COP26: rendezvous in Glasgow
Climate change requires rapid and radical interventions to deliver on the commitments made in Paris in 2015. Generali’s strategy for climate protection responds to the need to rethink the insurance sector’s contribution to mitigate risks and protect the economy and society
The 2021 United Nations Climate Change Conference (COP26), scheduled from the 31st of October to the 12th of November in Glasgow, is an important event for the future of our planet. Since the first Conference of the Parties to the United Nations Framework Convention on Climate Change in Kyoto in 1997, climate change has evolved from a marginal issue to a global priority and most experts agree on the extraordinary and urgent nature of the meeting. The UK – as co-chairs of the meeting with Italy – has worked extensively with each country to reach an agreement on how to tackle climate change.

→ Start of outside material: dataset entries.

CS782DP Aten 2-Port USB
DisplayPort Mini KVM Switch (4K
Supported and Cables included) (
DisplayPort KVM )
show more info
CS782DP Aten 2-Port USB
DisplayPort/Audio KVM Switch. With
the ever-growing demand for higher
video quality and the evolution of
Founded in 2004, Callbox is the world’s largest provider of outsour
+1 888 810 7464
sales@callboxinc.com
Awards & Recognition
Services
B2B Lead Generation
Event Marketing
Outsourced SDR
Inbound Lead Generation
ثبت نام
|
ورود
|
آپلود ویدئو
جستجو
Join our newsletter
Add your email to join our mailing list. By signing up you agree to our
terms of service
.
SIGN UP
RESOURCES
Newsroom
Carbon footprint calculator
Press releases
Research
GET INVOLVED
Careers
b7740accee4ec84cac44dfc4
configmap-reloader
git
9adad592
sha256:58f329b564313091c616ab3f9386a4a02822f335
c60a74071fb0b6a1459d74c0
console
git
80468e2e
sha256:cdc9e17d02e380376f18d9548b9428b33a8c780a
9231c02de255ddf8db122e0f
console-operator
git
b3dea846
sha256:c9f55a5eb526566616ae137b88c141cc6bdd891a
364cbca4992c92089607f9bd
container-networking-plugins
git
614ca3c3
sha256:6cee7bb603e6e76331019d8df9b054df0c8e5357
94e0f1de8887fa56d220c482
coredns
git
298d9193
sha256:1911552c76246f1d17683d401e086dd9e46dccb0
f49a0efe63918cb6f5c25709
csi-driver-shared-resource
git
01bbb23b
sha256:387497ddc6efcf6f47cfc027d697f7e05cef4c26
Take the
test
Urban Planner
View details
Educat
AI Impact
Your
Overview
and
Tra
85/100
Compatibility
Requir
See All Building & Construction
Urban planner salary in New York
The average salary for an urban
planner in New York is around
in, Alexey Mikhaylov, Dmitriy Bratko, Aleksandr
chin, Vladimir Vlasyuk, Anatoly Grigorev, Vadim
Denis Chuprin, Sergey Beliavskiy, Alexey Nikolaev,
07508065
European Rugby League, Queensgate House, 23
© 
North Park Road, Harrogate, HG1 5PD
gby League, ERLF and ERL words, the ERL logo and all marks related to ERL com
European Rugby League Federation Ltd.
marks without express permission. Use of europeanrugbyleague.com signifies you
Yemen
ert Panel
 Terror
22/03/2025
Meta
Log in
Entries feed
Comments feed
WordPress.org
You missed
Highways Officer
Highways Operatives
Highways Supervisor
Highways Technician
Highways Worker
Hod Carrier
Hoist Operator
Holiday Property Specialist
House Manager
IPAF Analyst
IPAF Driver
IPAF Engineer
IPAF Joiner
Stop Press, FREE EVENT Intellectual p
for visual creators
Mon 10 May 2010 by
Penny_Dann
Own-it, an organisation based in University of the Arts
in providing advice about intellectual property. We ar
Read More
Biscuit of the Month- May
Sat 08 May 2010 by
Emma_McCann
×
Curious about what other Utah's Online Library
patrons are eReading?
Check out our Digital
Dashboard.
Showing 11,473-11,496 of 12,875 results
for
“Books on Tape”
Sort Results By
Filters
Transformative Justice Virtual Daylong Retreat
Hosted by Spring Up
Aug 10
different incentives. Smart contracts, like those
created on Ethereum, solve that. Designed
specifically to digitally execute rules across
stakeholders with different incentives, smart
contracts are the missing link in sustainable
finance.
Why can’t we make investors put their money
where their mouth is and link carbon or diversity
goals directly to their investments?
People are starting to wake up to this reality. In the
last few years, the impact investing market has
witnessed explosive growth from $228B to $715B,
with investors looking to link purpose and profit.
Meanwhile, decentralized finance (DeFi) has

The commitments made in Paris in 2015 are nowhere near adequate to limiting global warming to 1.5 degrees. The representatives of more than 190 countries expected at the Glasgow summit will therefore be called upon not only to reaffirm these goals, but also to go above and beyond, as the window for achieving this target is closing and much more is needed to keep hope of hitting the goal alive.
It is well known that climate change has forced a serious review of business models and corporate policies, with inevitable repercussions on various sectors, not least the insurance industry.
More frequent natural disasters are causing record amounts of damage, putting entire food systems at risk, and insurance companies around the world are increasingly concerned that these are no longer individual catastrophic events, but interactions between the global climate and human systems.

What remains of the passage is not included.